Of course, Mr. Wilson (Joseph Kearns and then Gale Gordon) is always incensed by Dennis’s antics, yet there are moments different from what we think to expect, such as the end of the episode “The Fifty-Thousandth Customer,” in which Mr. Wilson tries to be the 50,000th customer of a local store. Dennis’s gesture at the end shows that he means well all the time, even though it’s never perceived that way. Otherwise, insurance rates would go way up.

Dennis the Menace feels broader than Hazel. There’s more life to it not only because of Dennis, but what it can do in this neighborhood. Dennis has his friends, including the mute Joey in “Dennis Goes To The Movies,” and his parents (Herbert Anderson as Henry Mitchell and Gloria Henry as Alice Mitchell), and has his own contentions too, mostly with Margaret (Jeannie Russell), who always wants to play house. Within this pattern, we get Dennis in a movie theater after Henry and Alice are so desperate to find a babysitter that doesn’t know Dennis (Dennis then invites Joey for a sleepover and has him be Dennis while he sneaks out to the movies), Dennis trying to take care of his sick mother, and finding the washing machine belching out suds, as well as a salesman relentlessly belching out his gas, I mean, pitch, and most notable, the Mitchells and the Wilsons going to the San Diego Zoo. It’s no wonder that this particular episode, “San Diego Safari,” was chosen to be part of this collection because you can see the zoo as it once was, circa 1962. This was during the Gale Gordon era of the show, after Joseph Kearns and Sylvia Field as the Wilsons left and were replaced by Gordon and Sara Seegar as the Wilsons. Gordon’s Wilson has to pick up a chimpanzee from the zoo and so off the Mitchells and Wilsons go on a trip there. Compared to the episodes on the first disc, this feels like an entirely different show, more on-location filming, and a Mr. Wilson that’s less stressed out than Joseph Kearns’ Wilson was. Gordon’s Wilson prefers to maintain control over his life and his home, and he acts accordingly, with a slightly haughty backbone that makes you think of Vincent Price, and just as entertaining to watch.

Once again, Shout!

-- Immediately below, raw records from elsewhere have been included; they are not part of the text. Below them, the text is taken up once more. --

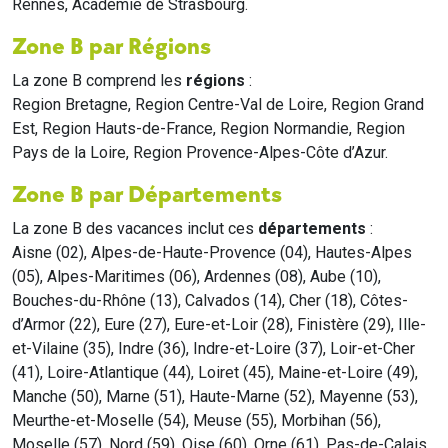
Rennes, Académie de Strasbourg.
Zone B par Régions
La zone B comprend les
régions
:
Region Bretagne, Region Centre-Val de Loire, Region Grand
Est, Region Hauts-de-France, Region Normandie, Region
Pays de la Loire, Region Provence-Alpes-Côte d’Azur.
Zone B par Départements
La zone B des vacances inclut ces
départements
:
Aisne (02), Alpes-de-Haute-Provence (04), Hautes-Alpes
(05), Alpes-Maritimes (06), Ardennes (08), Aube (10),
Bouches-du-Rhône (13), Calvados (14), Cher (18), Côtes-
d’Armor (22), Eure (27), Eure-et-Loir (28), Finistère (29), Ille-
et-Vilaine (35), Indre (36), Indre-et-Loire (37), Loir-et-Cher
(41), Loire-Atlantique (44), Loiret (45), Maine-et-Loire (49),
Manche (50), Marne (51), Haute-Marne (52), Mayenne (53),
Meurthe-et-Moselle (54), Meuse (55), Morbihan (56),
Moselle (57), Nord (59), Oise (60), Orne (61), Pas-de-Calais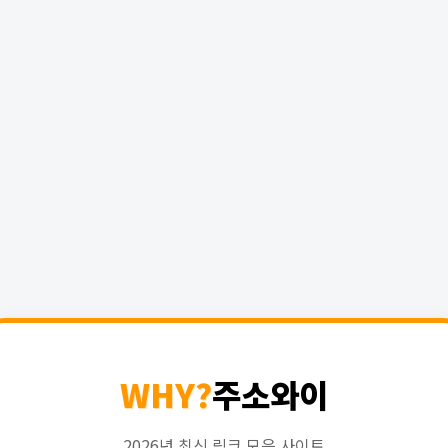
WHY?
주소와이
2026년 최신 링크 모음 사이트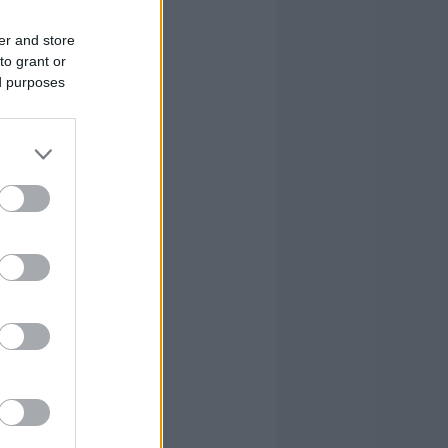
er and store
to grant or
ed purposes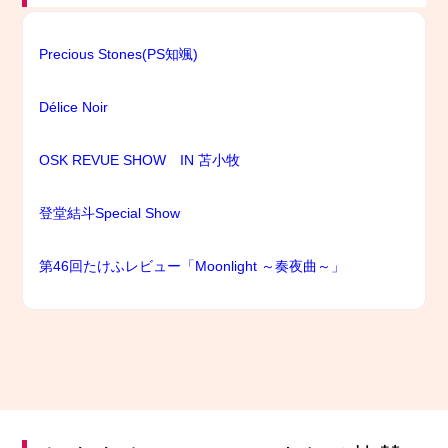
Precious Stones(PS知颯)
Délice Noir
OSK REVUE SHOW IN 苫小牧
登堂結斗Special Show
第46回たけふレビュー「Moonlight ～奏夜曲～」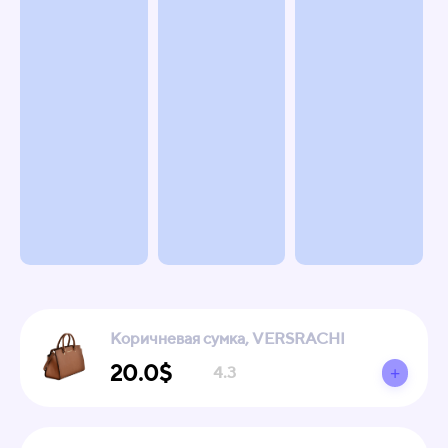
Коричневая сумка, VERSRACHI
20.0$
+
4.3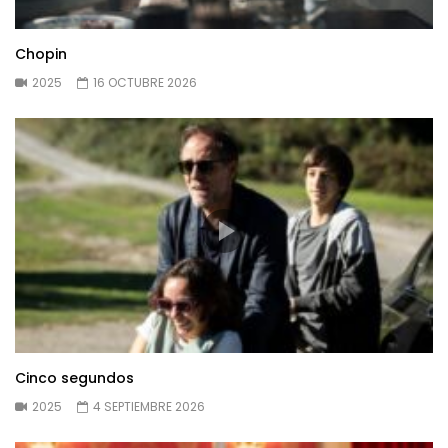
Chopin
2025
16 OCTUBRE 2026
Cinco segundos
2025
4 SEPTIEMBRE 2026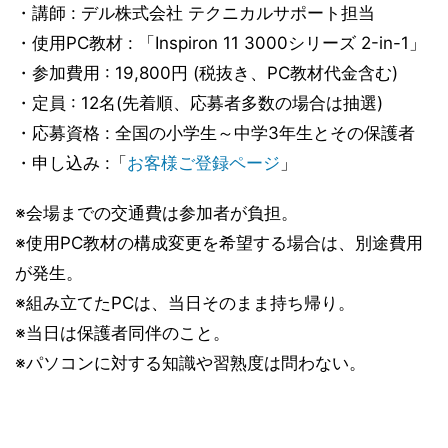
・講師 : デル株式会社 テクニカルサポート担当
・使用PC教材 : 「Inspiron 11 3000シリーズ 2-in-1」
・参加費用 : 19,800円 (税抜き、PC教材代金含む)
・定員 : 12名(先着順、応募者多数の場合は抽選)
・応募資格 : 全国の小学生～中学3年生とその保護者
・申し込み :「
お客様ご登録ページ
」
※会場までの交通費は参加者が負担。
※使用PC教材の構成変更を希望する場合は、別途費用
が発生。
※組み立てたPCは、当日そのまま持ち帰り。
※当日は保護者同伴のこと。
※パソコンに対する知識や習熟度は問わない。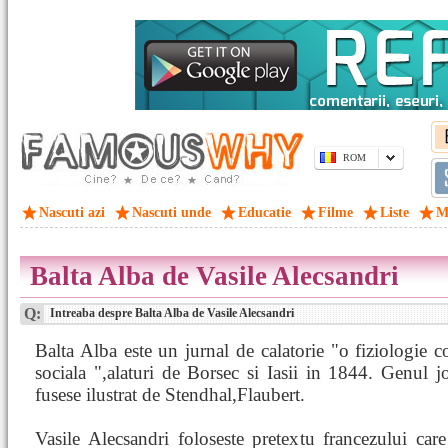
ROM
Nascuti azi
Nascuti unde
Educatie
Filme
Liste
M
Balta Alba de Vasile Alecsandri
Q:
Intreaba despre Balta Alba de Vasile Alecsandri
Balta Alba este un jurnal de calatorie "o fiziologie co
sociala ",alaturi de Borsec si Iasii in 1844. Genul jo
fusese ilustrat de Stendhal,Flaubert.
Vasile Alecsandri foloseste pretextu francezului care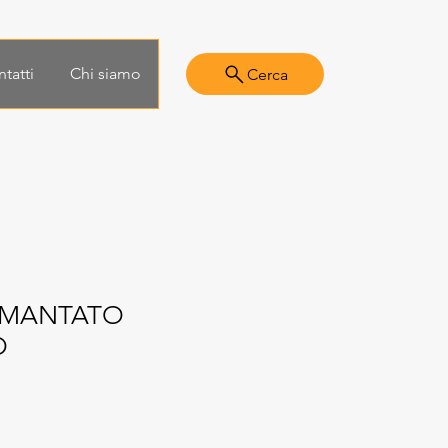
tatti
Chi siamo
Cerca
AMANTATO
O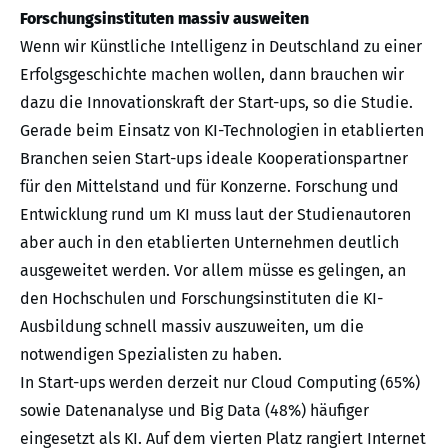
Forschungsinstituten massiv ausweiten
Wenn wir Künstliche Intelligenz in Deutschland zu einer
Erfolgsgeschichte machen wollen, dann brauchen wir
dazu die Innovationskraft der Start-ups, so die Studie.
Gerade beim Einsatz von KI-Technologien in etablierten
Branchen seien Start-ups ideale Kooperationspartner
für den Mittelstand und für Konzerne. Forschung und
Entwicklung rund um KI muss laut der Studienautoren
aber auch in den etablierten Unternehmen deutlich
ausgeweitet werden. Vor allem müsse es gelingen, an
den Hochschulen und Forschungsinstituten die KI-
Ausbildung schnell massiv auszuweiten, um die
notwendigen Spezialisten zu haben.
In Start-ups werden derzeit nur Cloud Computing (65%)
sowie Datenanalyse und Big Data (48%) häufiger
eingesetzt als KI. Auf dem vierten Platz rangiert Internet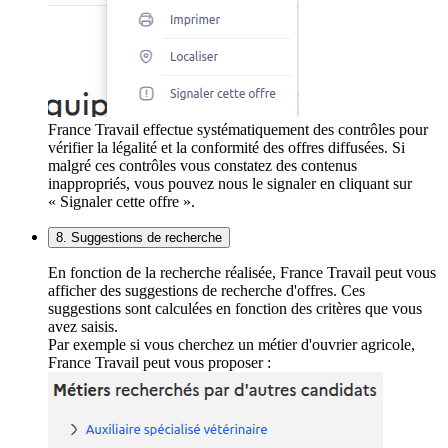
France Travail effectue systématiquement des contrôles pour
vérifier la légalité et la conformité des offres diffusées. Si
malgré ces contrôles vous constatez des contenus
inappropriés, vous pouvez nous le signaler en cliquant sur
« Signaler cette offre ».
8. Suggestions de recherche
En fonction de la recherche réalisée, France Travail peut vous
afficher des suggestions de recherche d'offres. Ces
suggestions sont calculées en fonction des critères que vous
avez saisis.
Par exemple si vous cherchez un métier d'ouvrier agricole,
France Travail peut vous proposer :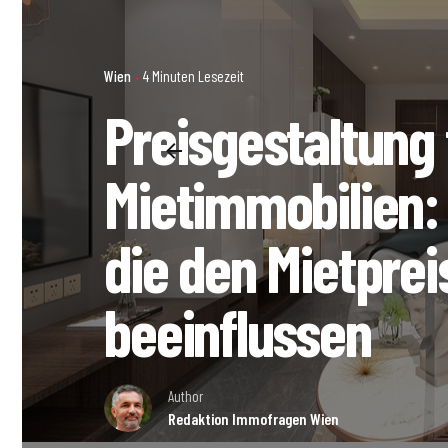
Wien
4 Minuten Lesezeit
Preisgestaltung
Mietimmobilien:
die den Mietprei
beeinflussen
Author
Redaktion Immofragen Wien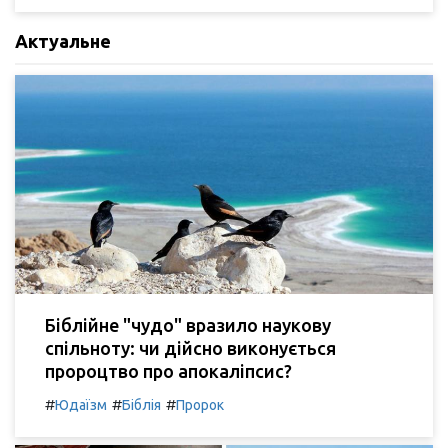
Актуальне
Біблійне "чудо" вразило наукову
спільноту: чи дійсно виконується
пророцтво про апокаліпсис?
#
#
#
Юдаїзм
Біблія
Пророк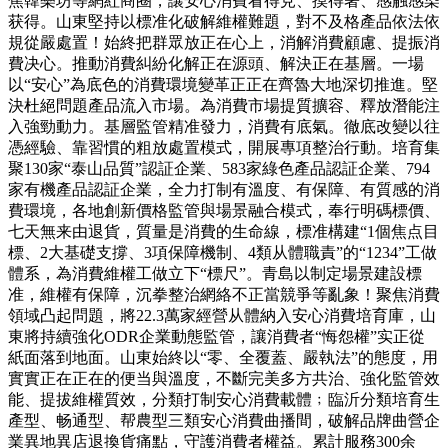
焦韓樂坊等網紅商圈，讓安心消費看得見、摸得著、感触感染
获得。山東堅持以標准化破解維權難題，對不及格產品依法依
規從嚴處置！始終把群眾放正在心上，消解消費顧慮、提振消
費决心。推動消費糾紛化解正在源頭、解決正在基層。一場
以“安心”為底色的消費環境變革正正在齊魯大地深切推進。堅
決杜絕問題產品流入市場。為消費市場提質擴容、釋放潛能注
入強勁動力。基層監管精准發力，消費有底氣。徹底改變以往
憑經驗、靠習慣的粗放處置模式，開展專項整治行動。培育集
聚130家“泰山品質”認証企業、583家綠色產品認証企業、794
家有機產品認証企業，全力打制有溫度、有保障、有質感的消
費環境，各地創新價格監管與場景融合模式，奉行明碼標價、
七天無来由退貨，質量是消費的生命線，標准構建“1個焦点目
標、2大基礎支撐、3項保障機制、4類从體職責”的“1234”工做
體系，為消費維權工做立下“標尺”。青島以制定場景建設標
准，維權有保障，沉拳整治網絡不正當競爭等亂象！聚焦消費
領域凸起問題，將22.3萬家經營从體納入安心消費培育庫，山
東將持續強化ODR企業動態監管，讓消費者“悔怨權”实正從
紙面落到地面。山東始終以“零、全覆蓋、嚴執法”的態度，用
實實正在正在的便当與溫度，不斷完美多方共治、強化監管效
能、提拔維權質效，分類打制安心消費載體﹔臨沂分類培育生
產型、畅通型、帮農型三類安心消費曲播間，破解品牌曲營企
業異地異店退換貨痛點，守護消費者權益。累計服務300余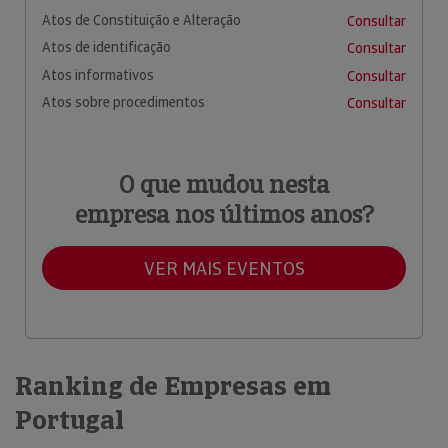
Atos de Constituição e Alteração
Consultar
Atos de identificação
Consultar
Atos informativos
Consultar
Atos sobre procedimentos
Consultar
O que mudou nesta
empresa nos últimos anos?
VER MAIS EVENTOS
Ranking de Empresas em
Portugal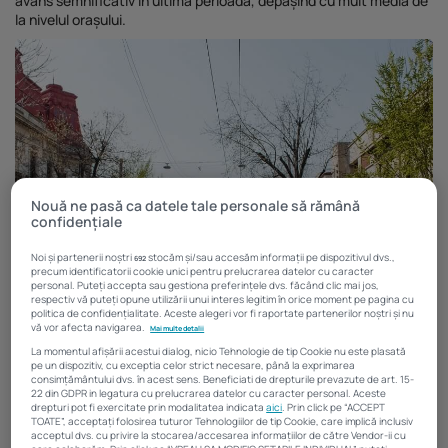
avans semnificativ în ultima perioadă, depășind cu mult media de
Investiții imobiliare de peste 425...
la nivelul orașului.
20 noiembrie 2025
4 Min
Nouă ne pasă ca datele tale personale să rămână
confidențiale
Noi și partenerii noștri
stocăm și/sau accesăm informații pe dispozitivul dvs.,
692
precum identificatorii cookie unici pentru prelucrarea datelor cu caracter
personal. Puteți accepta sau gestiona preferințele dvs. făcând clic mai jos,
respectiv vă puteți opune utilizării unui interes legitim în orice moment pe pagina cu
politica de confidențialitate. Aceste alegeri vor fi raportate partenerilor noștri și nu
vă vor afecta navigarea.
Mai multe detalii
La momentul afișării acestui dialog, nicio Tehnologie de tip Cookie nu este plasată
Prețul mediu solicitat pentru apartamentele scoase la vânzare în
pe un dispozitiv, cu exceptia celor strict necesare, până la exprimarea
consimțământului dvs. în acest sens. Beneficiati de drepturile prevazute de art. 15-
zona Dacia-Eminescu din Capitală s-a majorat cu aproape 8% pe
22 din GDPR in legatura cu prelucrarea datelor cu caracter personal. Aceste
parcursul trimestrului III din 2020 și cu aproape 21% în ultimul an,
drepturi pot fi exercitate prin modalitatea indicata
aici
. Prin click pe “ACCEPT
arată datele cuprinse în cel mai nou raport elaborat de
Analize
TOATE”, acceptați folosirea tuturor Tehnologiilor de tip Cookie, care implică inclusiv
acceptul dvs. cu privire la stocarea/accesarea informațiilor de către Vendor-ii cu
Imobiliare
, platforma de real estate intelligence lansată de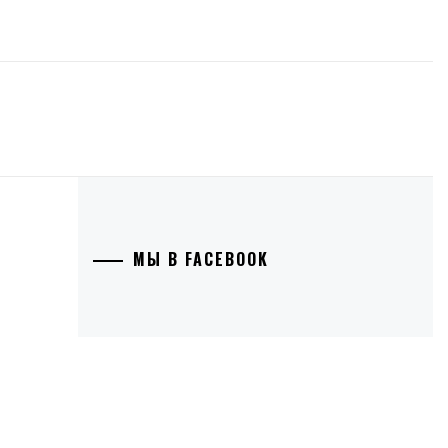
МЫ В FACEBOOK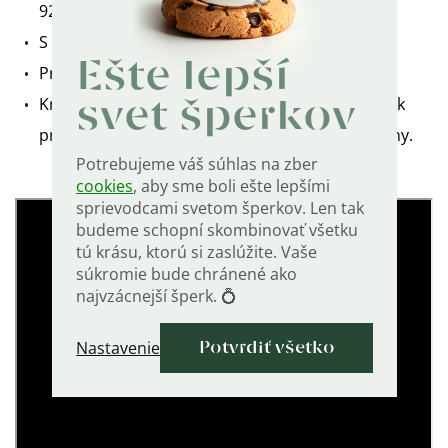
925/1000.
S čírymi a zafírovými zirkónmi.
Ešte lepší
Prstienok je označený puncom 925.
Krásne detailné spracovanie! Vhodný ako darček
svet šperkov
pre ženu na Valentína, Vianoce alebo narodeniny.
Potrebujeme váš súhlas na zber
cookies
, aby sme boli ešte lepšími
sprievodcami svetom šperkov. Len tak
budeme schopní skombinovať všetku
tú krásu, ktorú si zaslúžite. Vaše
súkromie bude chránené ako
najvzácnejší šperk. 💍
Nastavenie
Potvrdiť všetko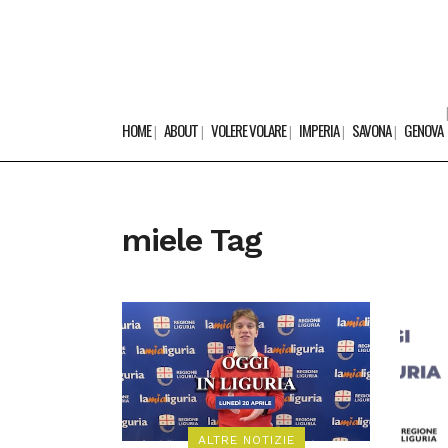
HOME
ABOUT
VOLERE VOLARE
IMPERIA
SAVONA
GENOVA
miele Tag
ALTRE NOTIZIE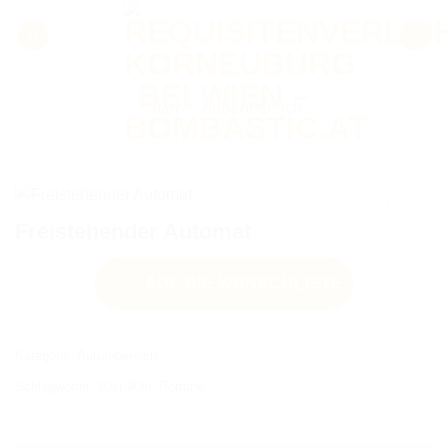
Zum
Inhalt
springen
Start
/
Außenbereich
Freistehender Automat
AUF DIE WUNSCHLISTE
AUF DIE
WUNSCHLISTE
Kategorie:
Außenbereich
Schlagwörter:
80er 90er
,
Rottöne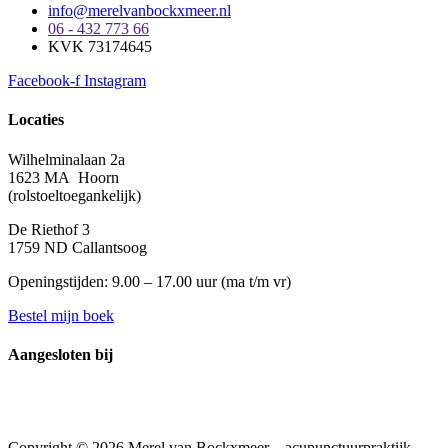
info@merelvanbockxmeer.nl
06 - 432 773 66
KVK 73174645
Facebook-f
Instagram
Locaties
Wilhelminalaan 2a
1623 MA Hoorn
(rolstoeltoegankelijk)
De Riethof 3
1759 ND Callantsoog
Openingstijden: 9.00 – 17.00 uur (
ma t/m vr)
Bestel mijn boek
Aangesloten bij
Copyright © 2026 Merel van Bockxmeer – acupunctuurpraktijk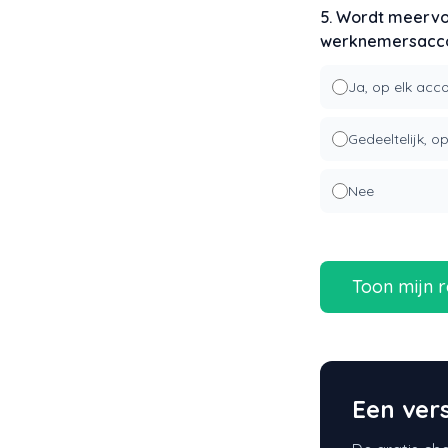
5. Wordt meervo
werknemersacc
Ja, op elk acc
Gedeeltelijk, 
Nee
Toon mijn r
Een vers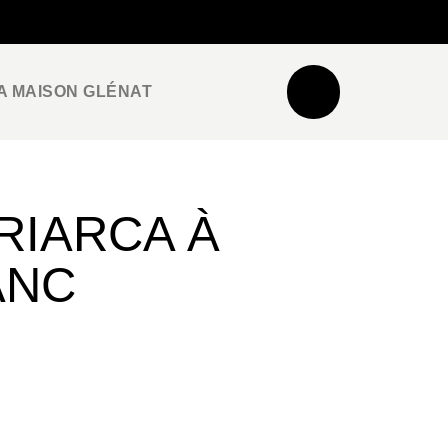
NEWSLETTER
ESPACE PRO / PRESSE
A MAISON GLÉNAT
RIARCA À
ANC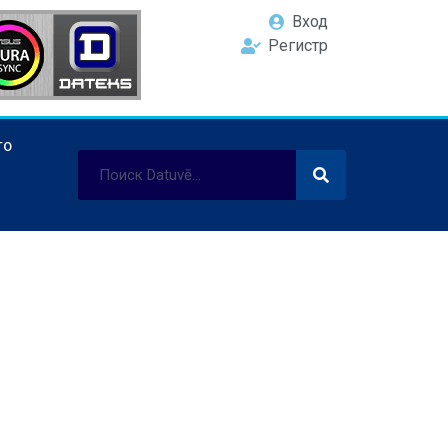
Вход
Регистр
ТО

Factory has a good thing going. In January, the final season of Dennis the Menace was released on DVD. Those who have waited years to have the series on DVD now have it, so that profit line is well in progress. That leaves this set to pick up the profit that’s left, and that’s public libraries. Various library systems will likely get all five seasons on DVD if they haven’t already, but they’re most likely aware that some patrons aren’t going to want to try it at one shot, going through an entire season. They’ll want to sample it, to see if they like more, and here is this set, all ready for them. It’s smart to have released this set after every single set is available, and not to be a tease about it like some other companies are, with compilations featuring episodes that aren’t available on DVD as part of their respective seasons. It’s considerate thinking.

This Dennis the Menace set is ideal for watching the evolution of the series more quickly and to watch the sheer inventiveness by the writers of what Dennis can get into. So many different things in the span of 24 minutes. It’s always entertaining.